A pobreza dos protagonistas atrai sem ser romantizada, nem recorrer a um cenário pitoresco para uma história de superação. É a pobreza dura, esmagadora, que empurra para um beco sem saída. A história de Antonio Ricci, um homem desesperado por um emprego que exige uma bicicleta, é um murro no estômago. Aquela bicicleta não é um capricho, é a linha entre a subsistência e a fome, entre a dignidade e o desespero. Quando é roubada, sente-se o desespero dele, a vertigem de se ver sem nada, sem a ferramenta que lhe permitiria alimentar a família. O que faríamos nós numa situação dessas? Até onde iríamos?
De Sica tinha-se tornado famoso em comédias fúteis, quando se atirou de cabeça para este "O Ladrão de Bicicletas" que é um manifesto, uma peça fulcral na afirmação do neorrealismo italiano. De repente, o cinema não precisava de estúdios luxuosos nem de estrelas inalcançáveis. A vida real, nas ruas de uma Roma pós-guerra, era o palco, e os rostos anónimos da população, os atores.
Foi um movimento curto, é certo, uma lufada de ar fresco rapidamente sufocada. A promessa de uma esquerda socialmente mais justa, que poderia ter florescido naquele pós-guerra, foi atropelada pela coligação entre uma burguesia ávida, financiada pelos States, e uma Igreja Católica aterrorizada com a ideia de ver o "negócio" ruir perante um ateísmo mais do que racionalmente justificado naquelas circunstâncias.

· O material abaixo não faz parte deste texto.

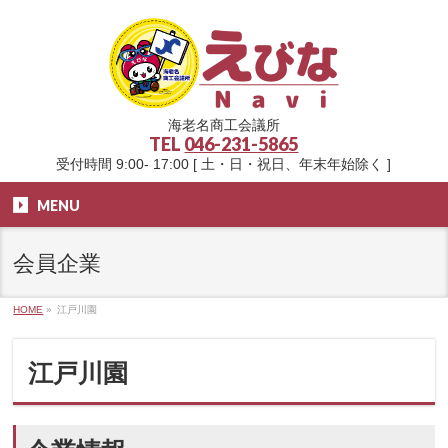
海老名商工会議所
TEL
046-231-5865
受付時間 9:00- 17:00 [ 土・日・祝日、年末年始除く ]
MENU
会員企業
HOME
»
江戸川園
江戸川園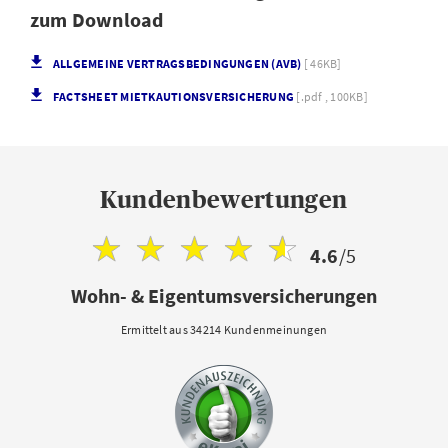
zum Download
ALLGEMEINE VERTRAGSBEDINGUNGEN (AVB)
[ 46KB]
FACTSHEET MIETKAUTIONSVERSICHERUNG
[.pdf , 100KB]
Kundenbewertungen
4.6
/5
Wohn- & Eigentumsversicherungen
Ermittelt aus 34214 Kundenmeinungen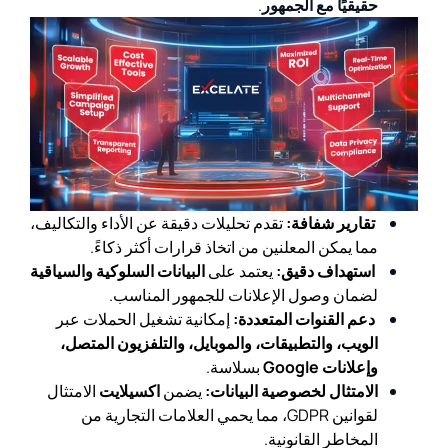
حقيقيًا مع الجمهور
.
تقارير شفافة:
تقدم تحليلات دقيقة عن الأداء والتكاليف،
مما يمكن المعلنين من اتخاذ قرارات أكثر ذكاءً.
استهداف دقيق:
يعتمد على
البيانات السلوكية والسياقية
لضمان وصول الإعلانات للجمهور المناسب.
دعم القنوات المتعددة:
إمكانية تشغيل الحملات عبر
الويب، والتطبيقات، والموبايل، والتلفزيون المتصل،
وإعلانات Google
بسلاسة.
الامتثال لخصوصية البيانات:
يضمن
اكسيلايت
الامتثال
لقوانين GDPR، مما يحمي العلامات التجارية من
المخاطر القانونية.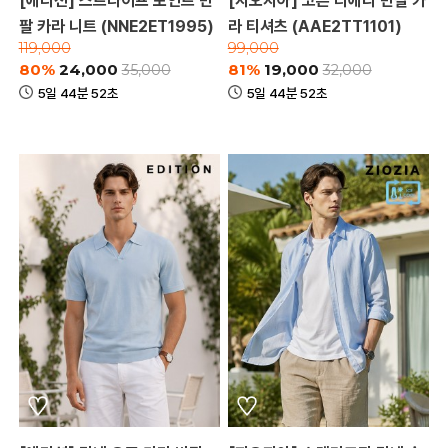
[에디션] 스트라이프 포인트 반
[지오지아] 코튼 티에리 반팔 카
팔 카라 니트 (NNE2ET1995)
라 티셔츠 (AAE2TT1101)
119,000
99,000
80%
24,000
81%
19,000
35,000
32,000
5일 44분 52초
5일 44분 52초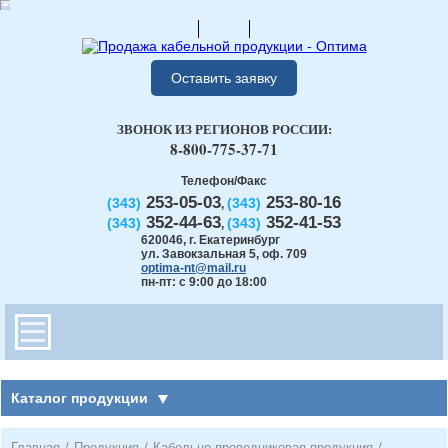
Оставить заявку
ЗВОНОК ИЗ РЕГИОНОВ РОССИИ:
8-800-775-37-71
Телефон/Факс
253-05-03
253-80-16
(343)
(343)
,
352-44-63
352-41-53
(343)
(343)
,
620046
,
г. Екатеринбург
ул. Завокзальная 5, оф. 709
optima-nt@mail.ru
пн-пт: с 9:00 до 18:00
Каталог продукции
Главная
/
Продукция
/
Кабельно-проводниковая продукция
/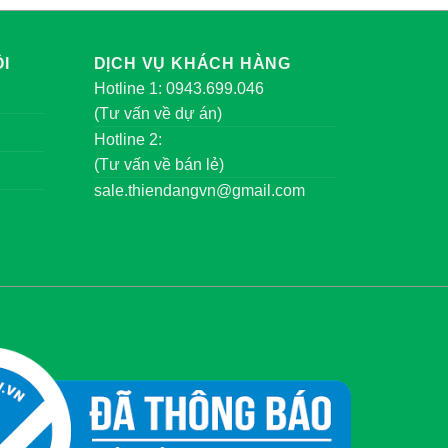
I
DỊCH VỤ KHÁCH HÀNG
Hotline 1: 0943.699.046
(Tư vấn về dự án)
Hotline 2:
(Tư vấn về bán lẻ)
sale.thiendangvn@gmail.com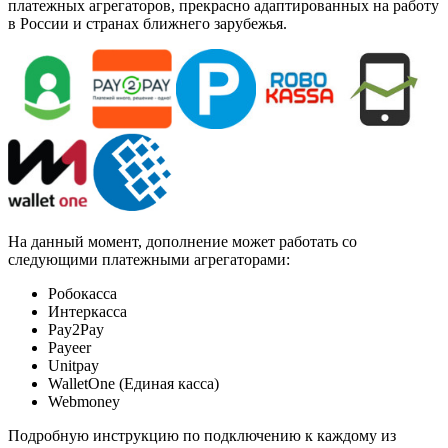
платежных агрегаторов, прекрасно адаптированных на работу
в России и странах ближнего зарубежья.
На данный момент, дополнение может работать со
следующими платежными агрегаторами:
Робокасса
Интеркасса
Pay2Pay
Payeer
Unitpay
WalletOne (Единая касса)
Webmoney
Подробную инструкцию по подключению к каждому из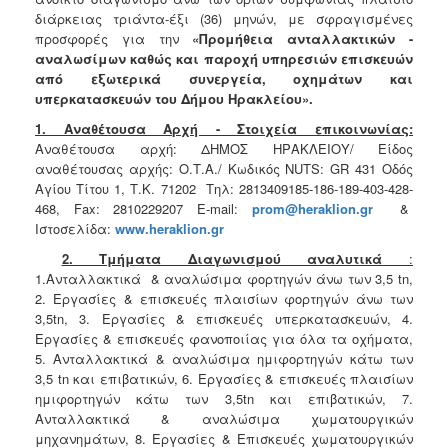
2018
διάρκειας τριάντα-έξι (36) μηνών, με σφραγισμένες
2017
προσφορές για την
«Προμήθεια ανταλλακτικών -
αναλωσίμων καθώς και παροχή υπηρεσιών επισκευών
2016
από εξωτερικά συνεργεία, οχημάτων και
2015
υπερκατασκευών του Δήμου Ηρακλείου».
2013
1. Αναθέτουσα Αρχή - Στοιχεία επικοινωνίας:
Αναθέτουσα αρχή: ΔΗΜΟΣ ΗΡΑΚΛΕΙΟΥ/ Είδος
αναθέτουσας αρχής: Ο.Τ.Α./ Κωδικός NUTS: GR 431 Οδός
Αγίου Τίτου 1, Τ.Κ. 71202 Τηλ: 2813409185-186-189-403-428-
468, Fax: 2810229207 E-mail:
prom
@
heraklion
.
gr
&
ΔΗΜΟΤΗΣ
Ιστοσελίδα:
www
.
heraklion
.
gr
2. Τμήματα Διαγωνισμού αναλυτικά
:
ΕΠΙΣΚΕΠΤΗΣ
1.Ανταλλακτικά & αναλώσιμα φορτηγών άνω των 3,5 tn,
2. Εργασίες & επισκευές πλαισίων φορτηγών άνω των
ΗΡΑΚΛΕΙΟ
3,5tn, 3. Εργασίες & επισκευές υπερκατασκευών, 4.
ΓΙΑ...
Εργασίες & επισκευές φανοποιίας για όλα τα οχήματα,
5. Ανταλλακτικά & αναλώσιμα ημιφορτηγών κάτω των
3,5 tn και επιβατικών, 6. Εργασίες & επισκευές πλαισίων
ημιφορτηγών κάτω των 3,5tn και επιβατικών, 7.
Ανταλλακτικά & αναλώσιμα χωματουργικών
μηχανημάτων, 8. Εργασίες & Επισκευές χωματουργικών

E De Sica? Depois dessa fase de cinema politicamente empenhado e socialmente relevante, voltou ao que lhe garantia o sustento. Talvez por causa do vício do jogo, que o deixava amiúde em maus lençóis. Irónico, não é? Um homem que expôs tão brilhantemente a miséria humana nas telas, vivendo a própria batalha pessoal, de volta ao cinema "seguro", àquele que lhe enchia os bolsos para saciar os demónios.
Mas, apesar de tudo, o legado permanece. A bicicleta roubada, o desespero silencioso de pai e filho a vaguear pelas ruas, continuam a falar mais alto do que muitos discursos. E continuam a sugestionar, a lembrar que a dignidade humana é um fio tão frágil.